New! Section 2.3 – Recurrence Equations (Recursions)
Instructions
- The following videos were recorded specifically for MATH 147.
- The first videos below explain the concepts in this section.
- This page also includes exercises that you should attempt to solve yourself. You can check your answers and watch the videos explaining how to solve the exercises.
Concepts
- Explaining the definition of a recurrence equation, ratio of successive population, and the reproductive rate
- Explaining density-dependent population growth, difference equations, the Beverton-Holt Model, and Discrete Logistic Equations
Exercises
Directions: You should try to solve each problem first, and then click "Reveal Answer" to check your answer. You can click "Watch Video" if you need help with a problem.
1. A specific species of bird has a reproductive rate of \(\dfrac{7}{8}.\)
- What is the growth constant for this species of bird?
- Write the recursion equation for the population of this bird in implicit form, given 50 birds were placed in a sanctuary in 2020.
- Write the recursion equation for the population of this bird in the sanctuary in explicit form.
- How many birds are predicted to be in the sanctuary in 2026?
- \(R=\dfrac{15}{8}\)
- \(N_{t+1}=\dfrac{15}{8}N_{t},\) with \(N_0=50\) and 2020 is \(t=0\)
- \(N_{t}=50\cdot \left(\dfrac{15}{8}\right)^t\)
- \(N_6\approx 2,172\) birds
2. A university bird sanctuary is conducting a study of the ruby-throated hummingbirds which migrate through College Station each year. The sanctuary currently has 36 ruby-throated hummingbirds.
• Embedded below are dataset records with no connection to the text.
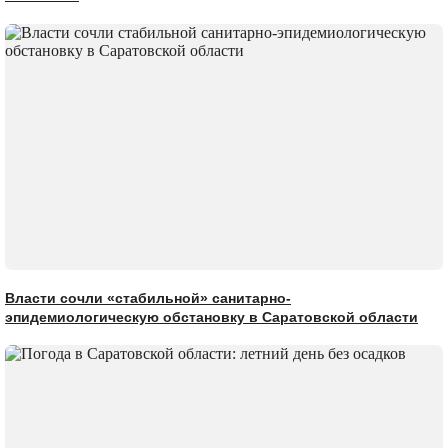
Власти сочли «стабильной» санитарно-
эпидемиологическую обстановку в Саратовской области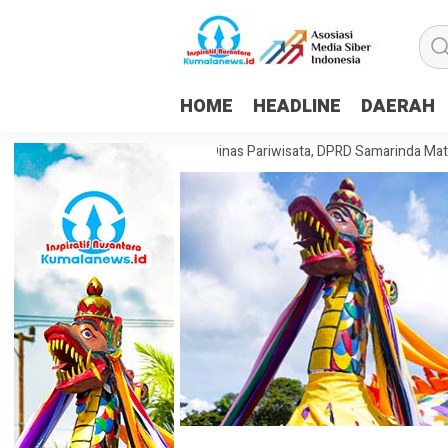
HOME
HEADLINE
DAERAH
 Dorong Pembentukan Dinas Pariwisata, DPRD Samarinda Matangkan Ra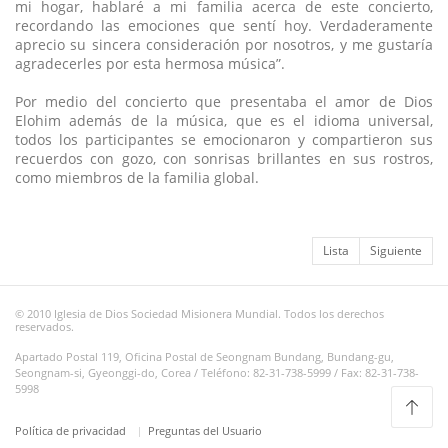
mi hogar, hablaré a mi familia acerca de este concierto,
recordando las emociones que sentí hoy. Verdaderamente
aprecio su sincera consideración por nosotros, y me gustaría
agradecerles por esta hermosa música”.
Por medio del concierto que presentaba el amor de Dios
Elohim además de la música, que es el idioma universal,
todos los participantes se emocionaron y compartieron sus
recuerdos con gozo, con sonrisas brillantes en sus rostros,
como miembros de la familia global.
Lista
Siguiente
© 2010 Iglesia de Dios Sociedad Misionera Mundial. Todos los derechos
reservados.
Apartado Postal 119, Oficina Postal de Seongnam Bundang, Bundang-gu,
Seongnam-si, Gyeonggi-do, Corea / Teléfono: 82-31-738-5999 / Fax: 82-31-738-
5998
Política de privacidad
Preguntas del Usuario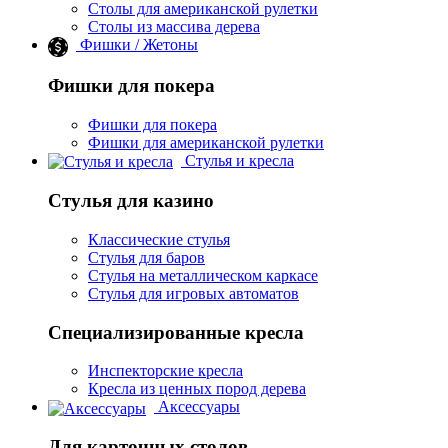
Столы для американской рулетки
Столы из массива дерева
Фишки / Жетоны
Фишки для покера
Фишки для покера
Фишки для американской рулетки
Стулья и кресла
Стулья для казино
Классические стулья
Стулья для баров
Стулья на металлическом каркасе
Стулья для игровых автоматов
Специализированные кресла
Инспекторские кресла
Кресла из ценных пород дерева
Аксессуары
Для карточных столов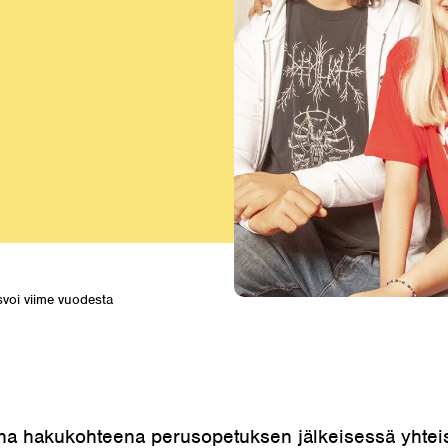
voi viime vuodesta
una hakukohteena perusopetuksen jälkeisessä yhtei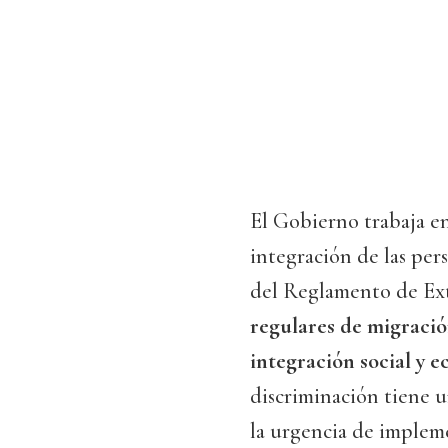
El Gobierno trabaja en
integración de las per
del Reglamento de Ext
regulares de migració
integración social y 
discriminación tiene u
la urgencia de impleme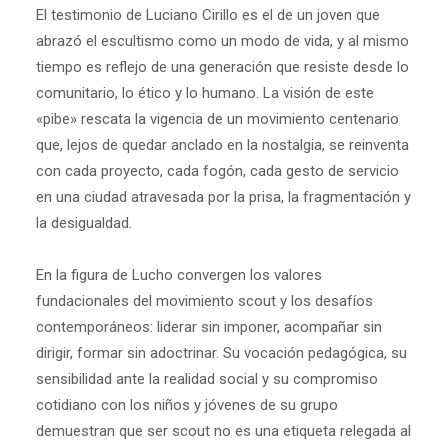
El testimonio de Luciano Cirillo es el de un joven que
abrazó el escultismo como un modo de vida, y al mismo
tiempo es reflejo de una generación que resiste desde lo
comunitario, lo ético y lo humano. La visión de este
«pibe» rescata la vigencia de un movimiento centenario
que, lejos de quedar anclado en la nostalgia, se reinventa
con cada proyecto, cada fogón, cada gesto de servicio
en una ciudad atravesada por la prisa, la fragmentación y
la desigualdad.
En la figura de Lucho convergen los valores
fundacionales del movimiento scout y los desafíos
contemporáneos: liderar sin imponer, acompañar sin
dirigir, formar sin adoctrinar. Su vocación pedagógica, su
sensibilidad ante la realidad social y su compromiso
cotidiano con los niños y jóvenes de su grupo
demuestran que ser scout no es una etiqueta relegada al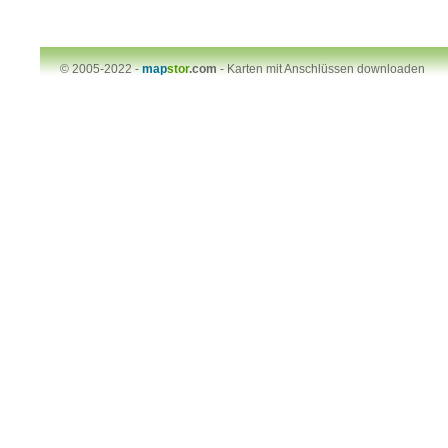
© 2005-2022 -
map
stor
.com
-
Karten mit Anschlüssen downloaden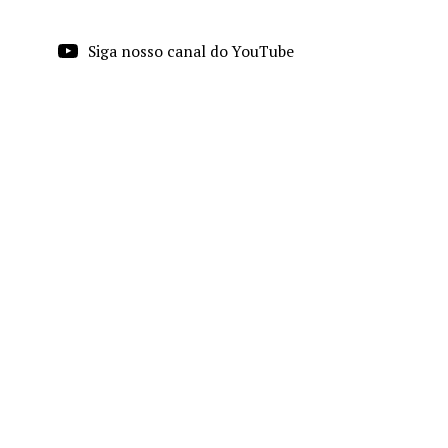
Siga nosso canal do YouTube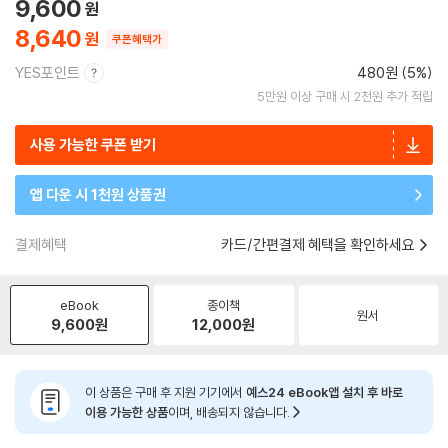
9,600
8,640
쿠폰혜택가
YES포인트
480원 (5%)
5만원 이상 구매 시 2천원 추가 적립
사용 가능한 쿠폰 받기
앱 다운 시 1천원 상품권
결제혜택
카드/간편결제 혜택을 확인하세요
eBook
종이책
원서
9,600
원
12,000
원
이 상품은 구매 후 지원 기기에서
예스24 eBook앱 설치 후 바로
이용 가능한 상품
이며, 배송되지 않습니다.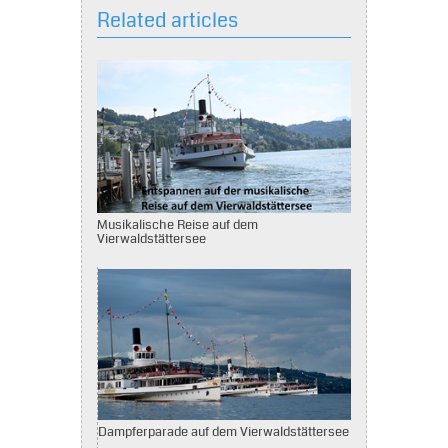
Related articles
Musikalische Reise auf dem
Vierwaldstättersee
Dampferparade auf dem Vierwaldstättersee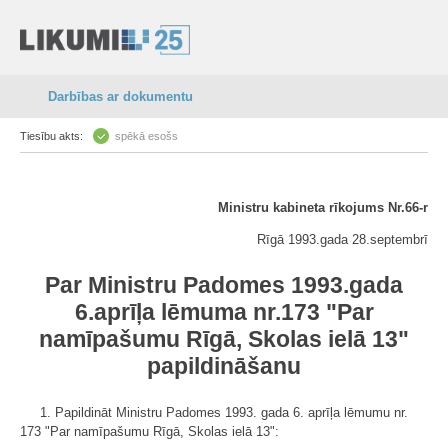
Darbības ar dokumentu
Tiesību akts:
spēkā esošs
Ministru kabineta rīkojums Nr.66-r
Rīgā 1993.gada 28.septembrī
Par Ministru Padomes 1993.gada
6.aprīļa lēmuma nr.173 "Par
namīpašumu Rīgā, Skolas ielā 13"
papildināšanu
1. Papildināt Ministru Padomes 1993. gada 6. aprīļa lēmumu nr.
173 "Par namīpašumu Rīgā, Skolas ielā 13":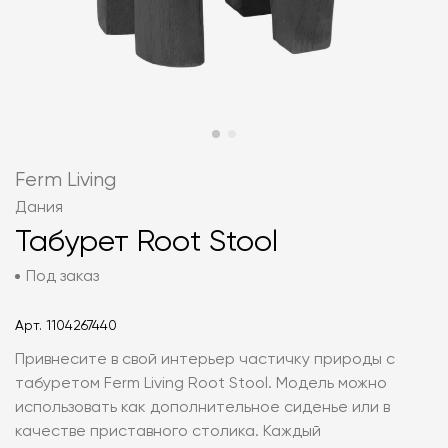
Ferm Living
Дания
Табурет Root Stool
Под заказ
Арт.
1104267440
Привнесите в свой интерьер частичку природы с
табуретом Ferm Living Root Stool. Модель можно
использовать как дополнительное сиденье или в
качестве приставного столика. Каждый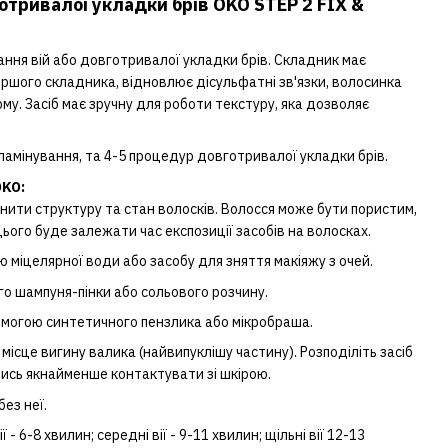
отривалої укладки брів OKO STEP 2 FIX &
ання вій або довготривалої укладки брів. Складник має
ршого складника, відновлює дісульфатні зв'язки, волосинка
му. Засіб має зручну для роботи текстуру, яка дозволяє
амінування, та 4-5 процедур довготривалої укладки брів.
OKO:
ити структуру та стан волосків. Волосся може бути пористим,
ього буде залежати час експозиції засобів на волосках.
 міцелярної води або засобу для зняття макіяжу з очей.
го шампуня-пінки або сольового розчину.
помогою синтетичного пензлика або мікробраша.
 місце вигину валика (найвипуклішу частину). Розподіліть засіб
ись якнайменше контактувати зі шкірою.
ез неї.
 - 6-8 хвилин; середні вії - 9-11 хвилин; щільні вії 12-13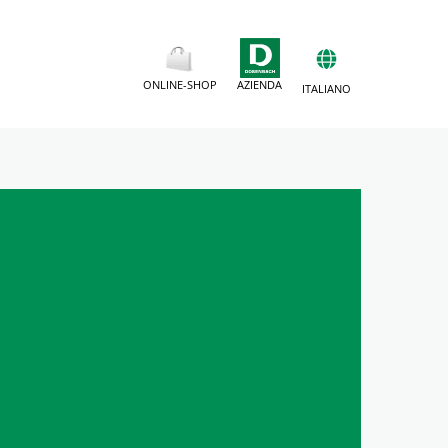
ONLINE-SHOP
AZIENDA
ITALIANO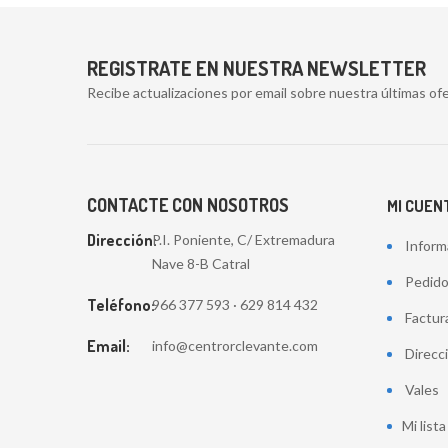
REGISTRATE EN NUESTRA NEWSLETTER
Recibe actualizaciones por email sobre nuestra últimas ofe
CONTACTE CON NOSOTROS
MI CUEN
Dirección:
P.I. Poniente, C/ Extremadura
Inform
Nave 8-B Catral
Pedid
Teléfono:
966 377 593 · 629 814 432
Factur
Email:
info@centrorclevante.com
Direcc
Vales
Mi list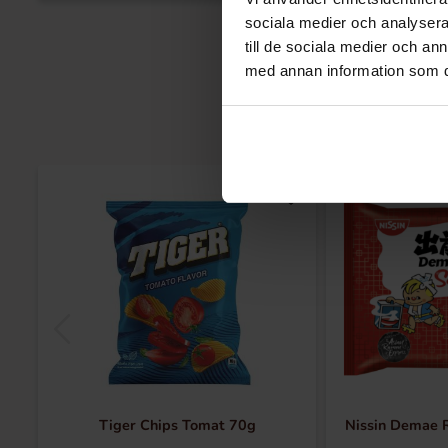
sociala medier och analysera 
till de sociala medier och a
med annan information som du 
Tiger Chips Tomat 70g
Nissin Demae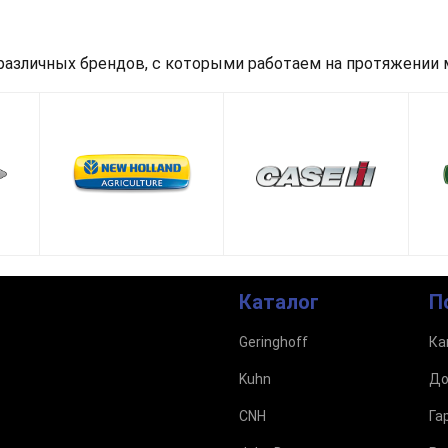
азличных брендов, с которыми работаем на протяжении м
Каталог
П
Geringhoff
Ка
Kuhn
До
CNH
Га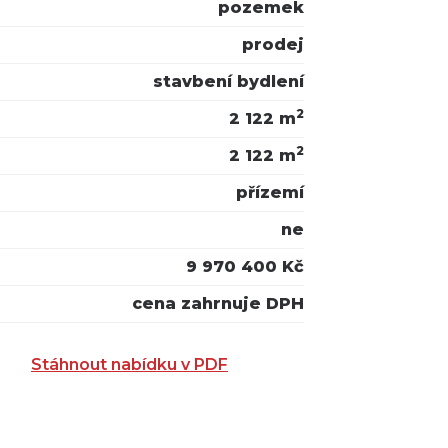
pozemek
prodej
stavbení bydlení
2
2 122 m
2
2 122 m
přízemí
ne
9 970 400 Kč
cena zahrnuje DPH
Stáhnout nabídku v PDF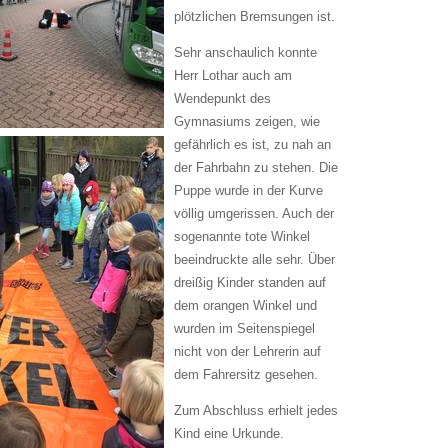
plötzlichen Bremsungen ist.
Sehr anschaulich konnte
Herr Lothar auch am
Wendepunkt des
Gymnasiums zeigen, wie
gefährlich es ist, zu nah an
der Fahrbahn zu stehen. Die
Puppe wurde in der Kurve
völlig umgerissen. Auch der
sogenannte tote Winkel
beeindruckte alle sehr. Über
dreißig Kinder standen auf
dem orangen Winkel und
wurden im Seitenspiegel
nicht von der Lehrerin auf
dem Fahrersitz gesehen.
Zum Abschluss erhielt jedes
Kind eine Urkunde.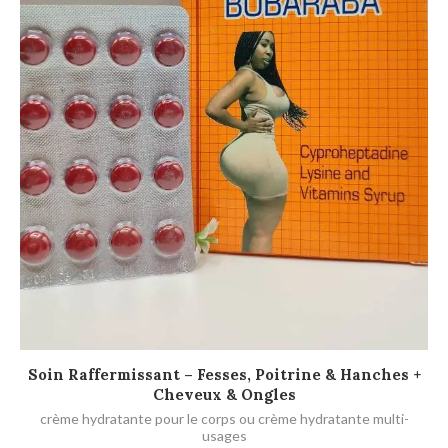
LIRE LA SUITE
Soin Raffermissant – Fesses, Poitrine & Hanches +
Cheveux & Ongles
L
crème hydratante pour le corps ou crème hydratante multi-
usages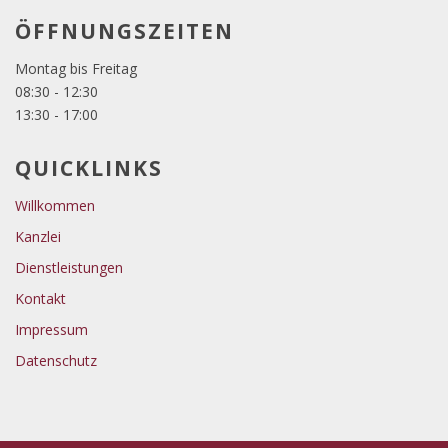
ÖFFNUNGSZEITEN
Montag bis Freitag
08:30 - 12:30
13:30 - 17:00
QUICKLINKS
Willkommen
Kanzlei
Dienstleistungen
Kontakt
Impressum
Datenschutz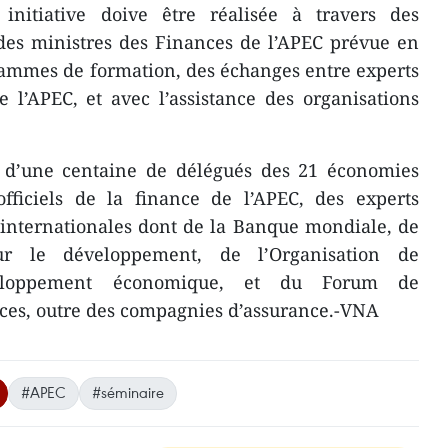
initiative doive être ​​réalisée à travers des
des ministres des Finances de l’APEC prévue en
ammes de formation, des échanges ​entre experts
l’APEC, et avec l’assistance des organisations
s d’une centaine de délégués des 21 économies
ficiels de la finance de l’APEC, des experts
 internationales ​dont de la Banque mondiale, de
r le développement, de l’Organisation de
eloppement économique, et du Forum de
es, ​outre des compagnies d’assurance.-VNA
#APEC
#séminaire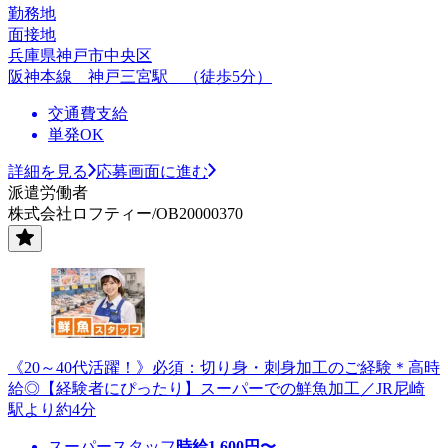
勤務地
面接地
兵庫県神戸市中央区
阪神本線 神戸三宮駅 （徒歩5分）
交通費支給
単発OK
詳細を見る
応募画面に進む
派遣労働者
株式会社ロフティー/OB20000370
《20～40代活躍！》必須：切り身・刺身加工のご経験＊高時
給◎【経験者にぴったり】スーパーでの鮮魚加工／JR尼崎
駅より約4分
スーパースタッフ
時給
1,600
円〜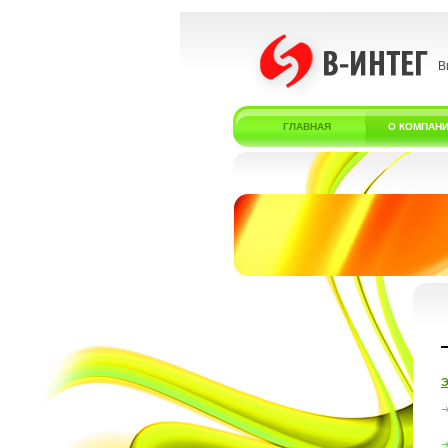
В
ГЛАВНАЯ
О КОМПАН
Э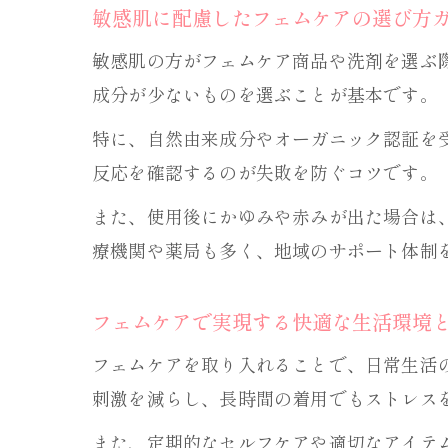
敏感肌に配慮したフェムケアの選び方
敏感肌の方がフェムケア商品や洗剤を選ぶ
成分が少ないものを選ぶことが基本です。
特に、自然由来成分やオーガニック認証を
反応を確認するのが失敗を防ぐコツです。
また、使用後にかゆみや赤みが出た場合は
療機関や薬局も多く、地域のサポート体制
フェムケアで実現する快適な生活環境
フェムケアを取り入れることで、日常生活
刺激を減らし、長時間の着用でもストレス
また、定期的なセルフケアや適切なアイテ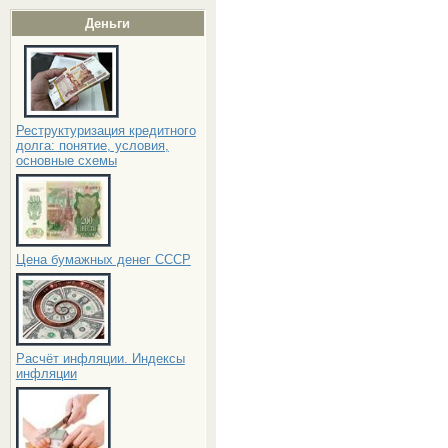
Деньги
Реструктуризация кредитного
долга: понятие, условия,
основные схемы
Цена бумажных денег СССР
Расчёт инфляции. Индексы
инфляции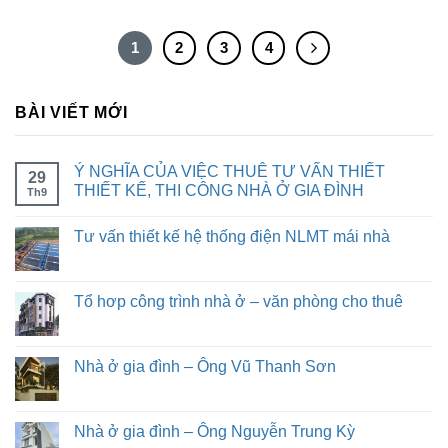
1
2
3
4
BÀI VIẾT MỚI
Ý NGHĨA CỦA VIỆC THUÊ TƯ VẤN THIẾT
29
THIẾT KẾ, THI CÔNG NHÀ Ở GIA ĐÌNH
Th9
Tư vấn thiết kế hệ thống điện NLMT mái nhà
Tổ hơp công trình nhà ở – văn phòng cho thuê
Nhà ở gia đình – Ông Vũ Thanh Sơn
Nhà ở gia đình – Ông Nguyễn Trung Kỳ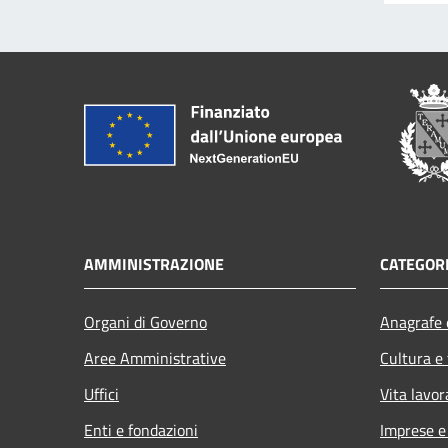
AMMINISTRAZIONE
CATEGORI
Organi di Governo
Anagrafe e
Aree Amministrative
Cultura e
Uffici
Vita lavor
Enti e fondazioni
Imprese 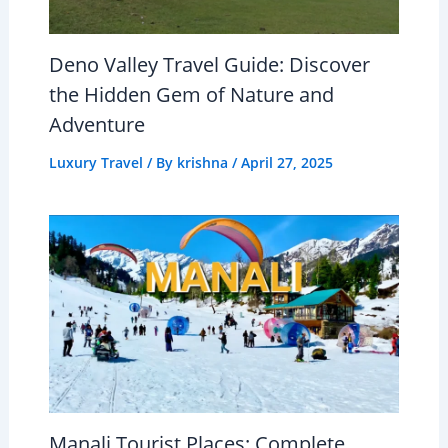
Deno Valley Travel Guide: Discover
the Hidden Gem of Nature and
Adventure
Luxury Travel
/ By
krishna
/
April 27, 2025
Manali Tourist Places: Complete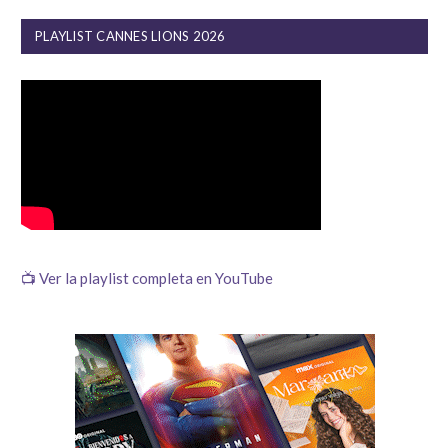
PLAYLIST CANNES LIONS 2026
📺 Ver la playlist completa en YouTube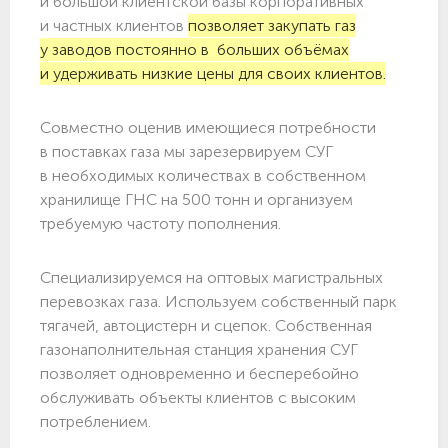
и большой клиентской базы корпоративных
и частных клиентов
позволяет закупать газ
у заводов постоянно в больших объёмах
и удерживать низкие цены для своих клиентов.
Совместно оценив имеющиеся потребности
в поставках газа мы зарезервируем СУГ
в необходимых количествах в собственном
хранилище ГНС на 500 тонн и организуем
требуемую частоту пополнения.
Специализируемся на оптовых магистральных
перевозках газа. Используем собственный парк
тягачей, автоцистерн и сцепок. Собственная
газонаполнительная станция хранения СУГ
позволяет одновременно и бесперебойно
обслуживать объекты клиентов с высоким
потреблением.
- Write a word equation relating the population of ruby-throated hummingbirds \(t\) years after the study begins, \(N_{t}\), to the population \(N_{t+1}\) in the next year.
- The sanctuary has noted that half of the hummingbirds are females and 83% of the females are of reproductive age. Each female of reproductive age will lay 4 eggs a year. Write an expression for the number of births per year.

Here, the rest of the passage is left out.